Shortening the window and/or step size will allow the plugin to have a finer resolution when labeling speaker regions, by allowing it to make decisions on a smaller scale.

The tradeoff made by a shorter window size, though, is that the system will have less maximum speech to make its decisions, resulting in a potentially lower speaker labeling accuracy, particularly affecting the rate of missed speech.

A shorter step size will result in more window overlap, and therefore more audio segments that are processed multiple times, causing the processing time of the plugin to increase.

These tradeoffs must be managed with care if changing the parameters from their defaults.

Minimum Speech Duration

The system will only attempt to perform speaker detection on segments of speech that are longer than X seconds (configurable as min_speech, 2 seconds by default).

Comments

Segmentation By Diarization

By default, this plugin uses blind speaker diarization to separate individual speakers within a file. This allows us to have much higher resolution when determining speaker boundaries than the previous plugins' "segmentation by classification" approach, and also avoids forcing a decision to be made between bounday resolution and processing speed.

Under this segmentation scheme, the plugin first attempts to perform speaker diarization on the audio, clustering speakers that it believes are similar together, and labeling those regions appropriately unknownspk00, unknownspk01, etc.
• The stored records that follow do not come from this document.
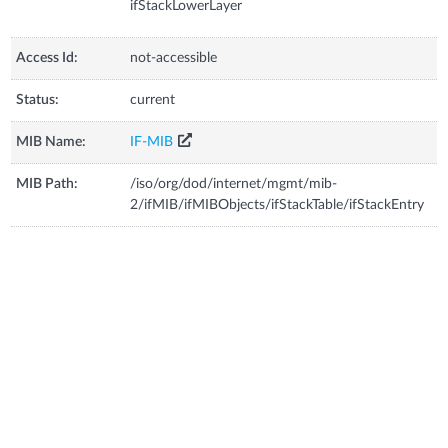
ifStackLowerLayer
Access Id:
not-accessible
Status:
current
MIB Name:
IF-MIB
MIB Path:
/iso/org/dod/internet/mgmt/mib-
2/ifMIB/ifMIBObjects/ifStackTable/ifStackEntry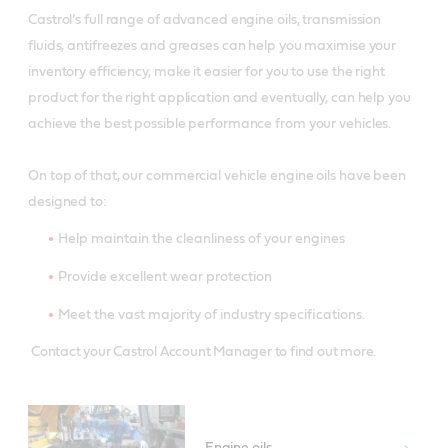
Castrol’s full range of advanced engine oils, transmission
fluids, antifreezes and greases can help you maximise your
inventory efficiency, make it easier for you to use the right
product for the right application and eventually, can help you
achieve the best possible performance from your vehicles.
On top of that, our commercial vehicle engine oils have been
designed to:
Help maintain the cleanliness of your engines
Provide excellent wear protection
Meet the vast majority of industry specifications.
Contact your Castrol Account Manager to find out more.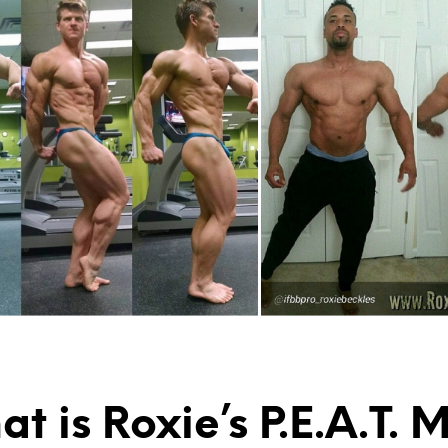
t is Roxie’s P.E.A.T.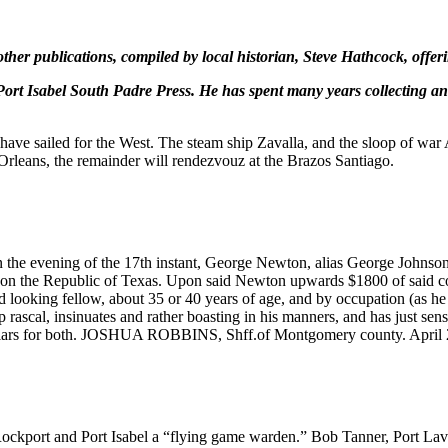
her publications, compiled by local historian, Steve Hathcock, offeri
Port Isabel South Padre Press. He has spent many years collecting and
e sailed for the West. The steam ship Zavalla, and the sloop of war Au
rleans, the remainder will rendezvouz at the Brazos Santiago.
he evening of the 17th instant, George Newton, alias George Johnson, 
 on the Republic of Texas. Upon said Newton upwards $1800 of said cou
ad looking fellow, about 35 or 40 years of age, and by occupation (as h
 rascal, insinuates and rather boasting in his manners, and has just sen
 dollars for both. JOSHUA ROBBINS, Shff.of Montgomery county. April 
ort and Port Isabel a “flying game warden.” Bob Tanner, Port Lavaca 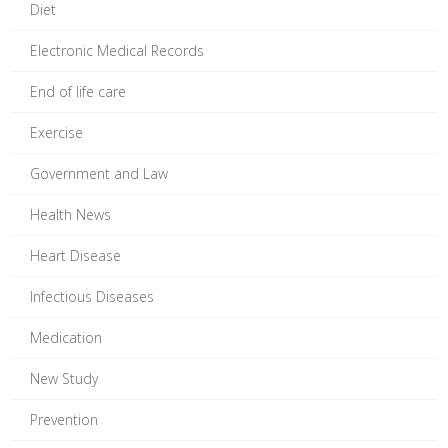
Diet
Electronic Medical Records
End of life care
Exercise
Government and Law
Health News
Heart Disease
Infectious Diseases
Medication
New Study
Prevention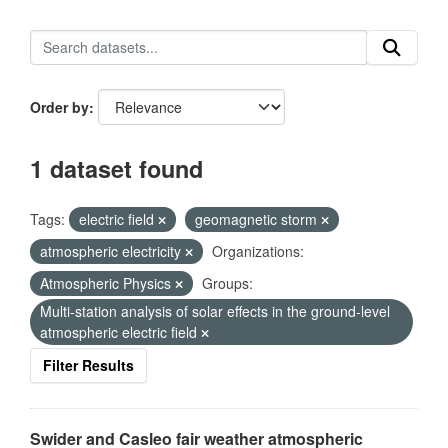
Order by
1 dataset found
Tags:
electric field
geomagnetic storm
atmospheric electricity
Organizations:
Atmospheric Physics
Groups:
Multi-station analysis of solar effects in the ground-level
atmospheric electric field
Filter Results
Swider and Casleo fair weather atmospheric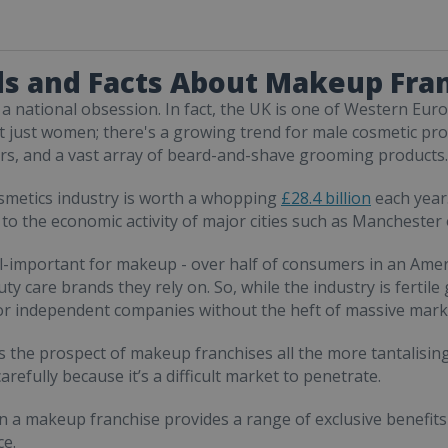
s and Facts About Makeup Fra
a national obsession. In fact, the UK is one of Western Eu
ot just women; there's a growing trend for male cosmetic pr
rs, and a vast array of beard-and-shave grooming products.
smetics industry is worth a whopping
£28.4 billion
each year.
 to the economic activity of major cities such as Manchester
ll-important for makeup - over half of consumers in an Amer
ty care brands they rely on. So, while the industry is fertil
for independent companies without the heft of massive mark
 the prospect of makeup franchises all the more tantalising
arefully because it’s a difficult market to penetrate.
in a makeup franchise provides a range of exclusive benefits 
e.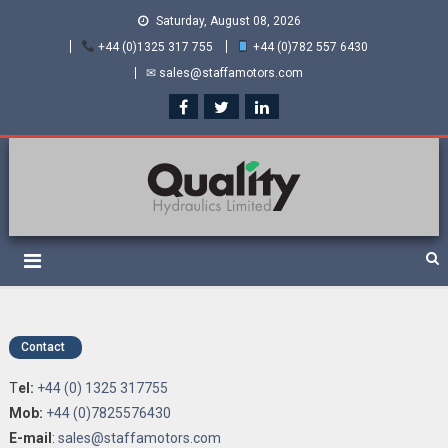
Saturday, August 08, 2026
+44 (0)1325 317 755
+44 (0)782 557 6430
✉ sales@staffamotors.com
Quality Hydraulics. Official
Staffa hydraulic motors and Kawasaki pumps
suppliers and distributors
of Staffa Motors
Contact
T
el:
+44 (0) 1325 317755
Mob:
+44 (0)7825576430
E-mail
:
sales@staffamotors.com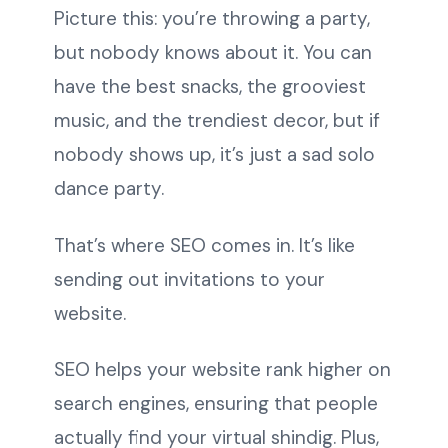
Picture this: you’re throwing a party,
but nobody knows about it. You can
have the best snacks, the grooviest
music, and the trendiest decor, but if
nobody shows up, it’s just a sad solo
dance party.
That’s where SEO comes in. It’s like
sending out invitations to your
website.
SEO helps your website rank higher on
search engines, ensuring that people
actually find your virtual shindig. Plus,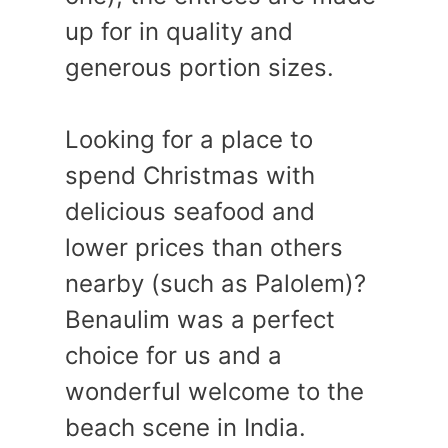
up for in quality and
generous portion sizes.
Looking for a place to
spend Christmas with
delicious seafood and
lower prices than others
nearby (such as Palolem)?
Benaulim was a perfect
choice for us and a
wonderful welcome to the
beach scene in India.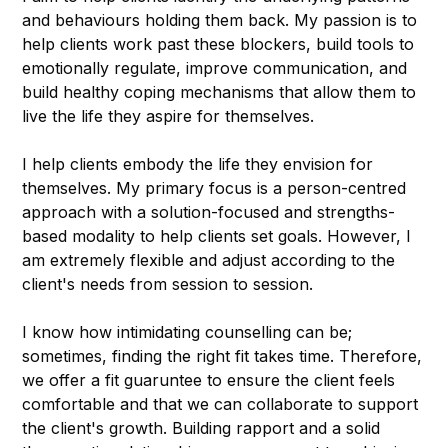
and behaviours holding them back. My passion is to
help clients work past these blockers, build tools to
emotionally regulate, improve communication, and
build healthy coping mechanisms that allow them to
live the life they aspire for themselves.
I help clients embody the life they envision for
themselves. My primary focus is a person-centred
approach with a solution-focused and strengths-
based modality to help clients set goals. However, I
am extremely flexible and adjust according to the
client's needs from session to session.
I know how intimidating counselling can be;
sometimes, finding the right fit takes time. Therefore,
we offer a fit guaruntee to ensure the client feels
comfortable and that we can collaborate to support
the client's growth. Building rapport and a solid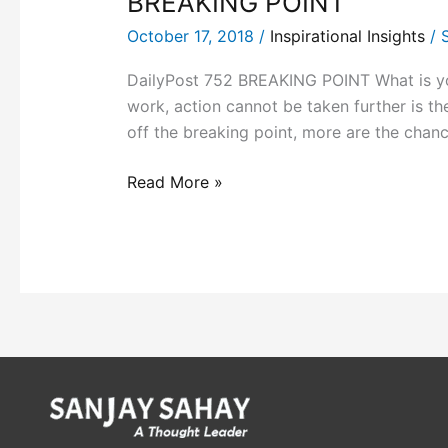
BREAKING POINT
October 17, 2018
/
Inspirational Insights
/
DailyPost 752 BREAKING POINT What is your 
work, action cannot be taken further is th
off the breaking point, more are the chanc
Read More »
Once it has hypothesized individual speakear regions within the audio, it will then compare that audio against any enrolled speakers if they exist. If the plugin is confident enough that the speech of one of the "unknowns" actually belongs to an enrolled speaker, it updates the label and score for those regions accordingly.
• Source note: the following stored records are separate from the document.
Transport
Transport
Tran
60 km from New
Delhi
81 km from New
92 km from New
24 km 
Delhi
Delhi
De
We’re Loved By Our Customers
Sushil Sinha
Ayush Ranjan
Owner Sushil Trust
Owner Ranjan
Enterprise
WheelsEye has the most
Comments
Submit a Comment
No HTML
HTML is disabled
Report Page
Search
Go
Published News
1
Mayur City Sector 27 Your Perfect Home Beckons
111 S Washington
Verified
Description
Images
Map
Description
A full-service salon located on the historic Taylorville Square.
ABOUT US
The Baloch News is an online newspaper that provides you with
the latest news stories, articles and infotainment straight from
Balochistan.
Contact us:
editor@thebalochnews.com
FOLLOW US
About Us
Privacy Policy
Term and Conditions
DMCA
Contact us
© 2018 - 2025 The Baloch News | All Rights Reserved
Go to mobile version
Segmentation By Classification (Legacy, Optional)

This segmentation method is an optional, legacy method of clustering the speakers found within a file. Due to design considerations, it will always have to compromise between processing speed and diarization resolution. It should only be enabled by experienced users under specific circumstances.
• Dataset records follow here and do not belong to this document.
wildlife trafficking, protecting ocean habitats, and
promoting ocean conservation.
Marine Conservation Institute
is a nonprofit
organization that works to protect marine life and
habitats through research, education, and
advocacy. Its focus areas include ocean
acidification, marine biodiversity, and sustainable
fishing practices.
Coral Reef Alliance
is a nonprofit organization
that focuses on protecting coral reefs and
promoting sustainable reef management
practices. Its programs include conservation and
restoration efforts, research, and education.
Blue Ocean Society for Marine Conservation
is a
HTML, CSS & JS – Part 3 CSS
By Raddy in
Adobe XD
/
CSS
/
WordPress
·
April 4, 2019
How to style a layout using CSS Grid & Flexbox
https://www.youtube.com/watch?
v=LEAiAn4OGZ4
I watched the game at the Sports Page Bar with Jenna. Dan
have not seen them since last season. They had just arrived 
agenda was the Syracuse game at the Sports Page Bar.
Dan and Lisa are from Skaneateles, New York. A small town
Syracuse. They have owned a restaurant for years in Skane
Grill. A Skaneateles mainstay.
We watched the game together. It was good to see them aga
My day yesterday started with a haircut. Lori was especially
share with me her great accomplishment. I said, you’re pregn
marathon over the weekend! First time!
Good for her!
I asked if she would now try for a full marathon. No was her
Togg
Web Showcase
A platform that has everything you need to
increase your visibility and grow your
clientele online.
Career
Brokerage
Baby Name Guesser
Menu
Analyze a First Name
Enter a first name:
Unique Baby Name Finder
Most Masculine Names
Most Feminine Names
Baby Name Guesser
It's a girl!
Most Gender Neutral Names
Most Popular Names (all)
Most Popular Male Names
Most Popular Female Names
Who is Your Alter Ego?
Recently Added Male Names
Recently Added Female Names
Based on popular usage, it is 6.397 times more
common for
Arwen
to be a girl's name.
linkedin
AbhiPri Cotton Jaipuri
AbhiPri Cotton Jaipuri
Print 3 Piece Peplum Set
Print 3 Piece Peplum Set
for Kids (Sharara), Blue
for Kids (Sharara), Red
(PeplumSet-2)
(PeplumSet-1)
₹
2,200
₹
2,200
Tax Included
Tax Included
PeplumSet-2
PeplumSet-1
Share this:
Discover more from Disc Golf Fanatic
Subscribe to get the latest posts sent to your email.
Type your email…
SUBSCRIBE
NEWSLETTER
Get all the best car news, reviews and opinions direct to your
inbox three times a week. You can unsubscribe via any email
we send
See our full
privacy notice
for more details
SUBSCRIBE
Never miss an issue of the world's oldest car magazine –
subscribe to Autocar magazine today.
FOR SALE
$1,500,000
Live, multi-talker conversational speech is a very challenging domain due to its high variability and quantity of speech from many speakers across varying conditions. Rather than exhaustively segment a file to identify pure regions with a single talker (the vast majority of whom are not of actual interest), SBC scans through the file quickly using target speaker embeddings to find regions that are likely to be from a speaker of interest, based on the scores for their enrolled model. The approach consists on a sliding window with x-set steps as described in Figure 1.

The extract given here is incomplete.